TASK GOAL: Retype every record exactly. Skip the images.

DATASET ENTRIES:
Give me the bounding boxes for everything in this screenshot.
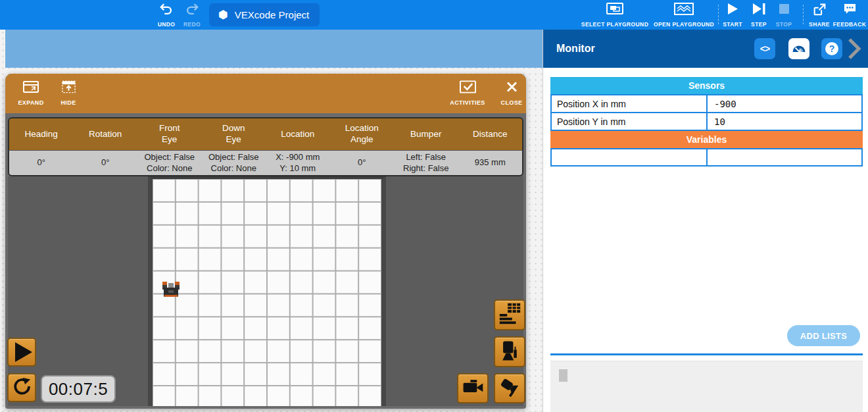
vr-robot[interactable]: [160, 279, 181, 300]
redo-label: REDO: [183, 21, 201, 28]
collapse-panel-chevron[interactable]: [847, 38, 861, 62]
hide-label: HIDE: [60, 99, 76, 106]
open-playground-button[interactable]: OPEN PLAYGROUND: [652, 3, 715, 28]
code-view-button[interactable]: <>: [754, 38, 775, 59]
toolbar-separator: [803, 5, 804, 24]
stop-button[interactable]: STOP: [772, 3, 796, 28]
monitor-panel: Monitor <> ? Sensors: [542, 30, 868, 412]
help-icon: ?: [825, 42, 838, 55]
col-header-rotation: Rotation: [74, 118, 138, 150]
value-front-eye: Object: FalseColor: None: [137, 151, 202, 175]
undo-button[interactable]: UNDO: [157, 3, 176, 28]
sensor-row-position-y: Position Y in mm 10: [550, 112, 863, 131]
redo-button[interactable]: REDO: [182, 3, 202, 28]
start-icon: [727, 3, 738, 18]
code-workspace[interactable]: EXPAND HIDE ACTIVITIES: [0, 30, 542, 412]
playground-field-icon: [674, 3, 694, 18]
sensor-name: Position Y in mm: [550, 112, 708, 131]
hide-icon: [62, 80, 76, 96]
dashboard-toggle-button[interactable]: [494, 299, 525, 330]
activities-button[interactable]: ACTIVITIES: [447, 80, 488, 106]
feedback-icon: [843, 3, 857, 18]
video-camera-icon: [461, 375, 485, 401]
play-icon: [15, 342, 32, 362]
value-rotation: 0°: [74, 151, 138, 175]
project-name-button[interactable]: ⬢ VEXcode Project: [209, 3, 320, 26]
step-icon: [752, 3, 765, 18]
share-button[interactable]: SHARE: [806, 3, 832, 28]
variable-value-cell: [706, 148, 863, 167]
console-divider: [550, 353, 863, 355]
spotlight-button[interactable]: [494, 373, 525, 403]
feedback-label: FEEDBACK: [833, 21, 866, 28]
activities-label: ACTIVITIES: [450, 99, 485, 106]
col-header-down-eye: DownEye: [202, 118, 266, 150]
gauge-icon: [791, 40, 807, 57]
share-label: SHARE: [809, 21, 830, 28]
variables-empty-row: [550, 148, 863, 167]
value-heading: 0°: [9, 151, 74, 175]
value-bumper: Left: FalseRight: False: [394, 151, 458, 175]
camera-view-button[interactable]: [457, 373, 489, 403]
col-header-front-eye: FrontEye: [137, 118, 202, 150]
start-label: START: [723, 21, 742, 28]
vexcode-app: UNDO REDO ⬢ VEXcode Project SELECT PLAYG…: [0, 0, 868, 412]
undo-icon: [159, 3, 174, 19]
monitor-table: Sensors Position X in mm -900 Position Y…: [550, 77, 863, 167]
col-header-bumper: Bumper: [394, 118, 458, 150]
toolbar-separator: [718, 5, 719, 24]
reset-icon: [12, 376, 32, 399]
workspace-top-band: [5, 30, 542, 68]
hexagon-icon: ⬢: [218, 9, 228, 20]
console-output-area[interactable]: [550, 361, 863, 412]
stop-label: STOP: [776, 21, 792, 28]
expand-label: EXPAND: [18, 99, 43, 106]
close-label: CLOSE: [500, 99, 522, 106]
close-icon: [506, 80, 518, 96]
table-lists-icon: [497, 301, 522, 329]
step-label: STEP: [751, 21, 767, 28]
value-down-eye: Object: FalseColor: None: [202, 151, 266, 175]
tilted-camera-icon: [498, 375, 521, 401]
select-playground-button[interactable]: SELECT PLAYGROUND: [579, 3, 651, 28]
variables-section-header: Variables: [550, 131, 863, 148]
value-location: X: -900 mmY: 10 mm: [266, 151, 330, 175]
playground-grid-field: [148, 176, 386, 406]
value-distance: 935 mm: [458, 151, 523, 175]
col-header-location: Location: [266, 118, 330, 150]
hide-button[interactable]: HIDE: [55, 80, 82, 106]
code-icon: <>: [760, 43, 769, 54]
variable-name-cell: [550, 148, 708, 167]
robot-config-button[interactable]: [494, 336, 525, 367]
expand-icon: [23, 80, 39, 96]
sensor-dashboard-value-row: 0° 0° Object: FalseColor: None Object: F…: [8, 150, 523, 176]
close-button[interactable]: CLOSE: [498, 80, 525, 106]
robot-pen-icon: [498, 339, 521, 365]
col-header-distance: Distance: [458, 118, 523, 150]
help-button[interactable]: ?: [821, 38, 842, 59]
monitor-layers-icon: [606, 3, 623, 18]
sensor-dashboard-header-row: Heading Rotation FrontEye DownEye Locati…: [8, 117, 523, 150]
stop-icon: [779, 3, 790, 18]
playground-window: EXPAND HIDE ACTIVITIES: [5, 74, 526, 409]
sensor-name: Position X in mm: [550, 94, 708, 113]
feedback-button[interactable]: FEEDBACK: [834, 3, 865, 28]
undo-label: UNDO: [158, 21, 176, 28]
reset-button[interactable]: [7, 373, 36, 402]
monitor-view-button[interactable]: [788, 38, 809, 59]
timer-display: 00:07:5: [41, 375, 116, 403]
step-button[interactable]: STEP: [747, 3, 771, 28]
run-button[interactable]: [7, 338, 36, 367]
sensors-section-header: Sensors: [550, 77, 863, 94]
expand-button[interactable]: EXPAND: [14, 80, 47, 106]
col-header-location-angle: LocationAngle: [330, 118, 395, 150]
start-button[interactable]: START: [721, 3, 744, 28]
monitor-title: Monitor: [556, 43, 595, 55]
add-lists-button[interactable]: ADD LISTS: [787, 325, 860, 346]
sensor-dashboard: Heading Rotation FrontEye DownEye Locati…: [8, 117, 523, 176]
project-name: VEXcode Project: [235, 9, 309, 20]
share-icon: [813, 3, 827, 18]
sensor-value: 10: [706, 112, 863, 131]
sensor-row-position-x: Position X in mm -900: [550, 94, 863, 113]
playground-3d-view[interactable]: [8, 176, 523, 406]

EXERCISE SOLUTION:
Give me the bounding boxes for everything in this screenshot.
vr-robot[interactable]: [160, 279, 181, 300]
redo-label: REDO: [183, 21, 201, 28]
collapse-panel-chevron[interactable]: [847, 38, 861, 62]
hide-label: HIDE: [60, 99, 76, 106]
open-playground-button[interactable]: OPEN PLAYGROUND: [652, 3, 715, 28]
code-view-button[interactable]: <>: [754, 38, 775, 59]
toolbar-separator: [803, 5, 804, 24]
stop-button[interactable]: STOP: [772, 3, 796, 28]
monitor-panel: Monitor <> ? Sensors: [542, 30, 868, 412]
help-icon: ?: [825, 42, 838, 55]
col-header-rotation: Rotation: [74, 118, 138, 150]
value-front-eye: Object: FalseColor: None: [137, 151, 202, 175]
undo-button[interactable]: UNDO: [157, 3, 176, 28]
sensor-row-position-y: Position Y in mm 10: [550, 112, 863, 131]
redo-button[interactable]: REDO: [182, 3, 202, 28]
start-icon: [727, 3, 738, 18]
code-workspace[interactable]: EXPAND HIDE ACTIVITIES: [0, 30, 542, 412]
playground-field-icon: [674, 3, 694, 18]
sensor-name: Position Y in mm: [550, 112, 708, 131]
hide-icon: [62, 80, 76, 96]
dashboard-toggle-button[interactable]: [494, 299, 525, 330]
activities-button[interactable]: ACTIVITIES: [447, 80, 488, 106]
feedback-icon: [843, 3, 857, 18]
video-camera-icon: [461, 375, 485, 401]
play-icon: [15, 342, 32, 362]
value-rotation: 0°: [74, 151, 138, 175]
project-name-button[interactable]: ⬢ VEXcode Project: [209, 3, 320, 26]
step-icon: [752, 3, 765, 18]
share-button[interactable]: SHARE: [806, 3, 832, 28]
variable-value-cell: [706, 148, 863, 167]
console-divider: [550, 353, 863, 355]
spotlight-button[interactable]: [494, 373, 525, 403]
feedback-label: FEEDBACK: [833, 21, 866, 28]
activities-label: ACTIVITIES: [450, 99, 485, 106]
col-header-down-eye: DownEye: [202, 118, 266, 150]
gauge-icon: [791, 40, 807, 57]
share-label: SHARE: [809, 21, 830, 28]
variables-empty-row: [550, 148, 863, 167]
value-heading: 0°: [9, 151, 74, 175]
value-bumper: Left: FalseRight: False: [394, 151, 458, 175]
camera-view-button[interactable]: [457, 373, 489, 403]
col-header-front-eye: FrontEye: [137, 118, 202, 150]
start-label: START: [723, 21, 742, 28]
vexcode-app: UNDO REDO ⬢ VEXcode Project SELECT PLAYG…: [0, 0, 868, 412]
undo-icon: [159, 3, 174, 19]
monitor-table: Sensors Position X in mm -900 Position Y…: [550, 77, 863, 167]
col-header-bumper: Bumper: [394, 118, 458, 150]
toolbar-separator: [718, 5, 719, 24]
reset-icon: [12, 376, 32, 399]
workspace-top-band: [5, 30, 542, 68]
hexagon-icon: ⬢: [218, 9, 228, 20]
console-output-area[interactable]: [550, 361, 863, 412]
stop-label: STOP: [776, 21, 792, 28]
expand-label: EXPAND: [18, 99, 43, 106]
close-label: CLOSE: [500, 99, 522, 106]
close-icon: [506, 80, 518, 96]
table-lists-icon: [497, 301, 522, 329]
step-label: STEP: [751, 21, 767, 28]
value-down-eye: Object: FalseColor: None: [202, 151, 266, 175]
tilted-camera-icon: [498, 375, 521, 401]
select-playground-button[interactable]: SELECT PLAYGROUND: [579, 3, 651, 28]
variables-section-header: Variables: [550, 131, 863, 148]
value-location: X: -900 mmY: 10 mm: [266, 151, 330, 175]
playground-grid-field: [148, 176, 386, 406]
value-distance: 935 mm: [458, 151, 523, 175]
col-header-location: Location: [266, 118, 330, 150]
hide-button[interactable]: HIDE: [55, 80, 82, 106]
code-icon: <>: [760, 43, 769, 54]
variable-name-cell: [550, 148, 708, 167]
robot-config-button[interactable]: [494, 336, 525, 367]
expand-icon: [23, 80, 39, 96]
sensor-dashboard-value-row: 0° 0° Object: FalseColor: None Object: F…: [8, 150, 523, 176]
close-button[interactable]: CLOSE: [498, 80, 525, 106]
robot-pen-icon: [498, 339, 521, 365]
col-header-distance: Distance: [458, 118, 523, 150]
help-button[interactable]: ?: [821, 38, 842, 59]
monitor-layers-icon: [606, 3, 623, 18]
sensor-dashboard-header-row: Heading Rotation FrontEye DownEye Locati…: [8, 117, 523, 150]
stop-icon: [779, 3, 790, 18]
playground-window: EXPAND HIDE ACTIVITIES: [5, 74, 526, 409]
sensor-name: Position X in mm: [550, 94, 708, 113]
feedback-button[interactable]: FEEDBACK: [834, 3, 865, 28]
undo-label: UNDO: [158, 21, 176, 28]
reset-button[interactable]: [7, 373, 36, 402]
monitor-view-button[interactable]: [788, 38, 809, 59]
timer-display: 00:07:5: [41, 375, 116, 403]
step-button[interactable]: STEP: [747, 3, 771, 28]
run-button[interactable]: [7, 338, 36, 367]
sensors-section-header: Sensors: [550, 77, 863, 94]
expand-button[interactable]: EXPAND: [14, 80, 47, 106]
col-header-location-angle: LocationAngle: [330, 118, 395, 150]
start-button[interactable]: START: [721, 3, 744, 28]
monitor-title: Monitor: [556, 43, 595, 55]
add-lists-button[interactable]: ADD LISTS: [787, 325, 860, 346]
sensor-dashboard: Heading Rotation FrontEye DownEye Locati…: [8, 117, 523, 176]
project-name: VEXcode Project: [235, 9, 309, 20]
share-icon: [813, 3, 827, 18]
sensor-value: 10: [706, 112, 863, 131]
sensor-row-position-x: Position X in mm -900: [550, 94, 863, 113]
playground-3d-view[interactable]: [8, 176, 523, 406]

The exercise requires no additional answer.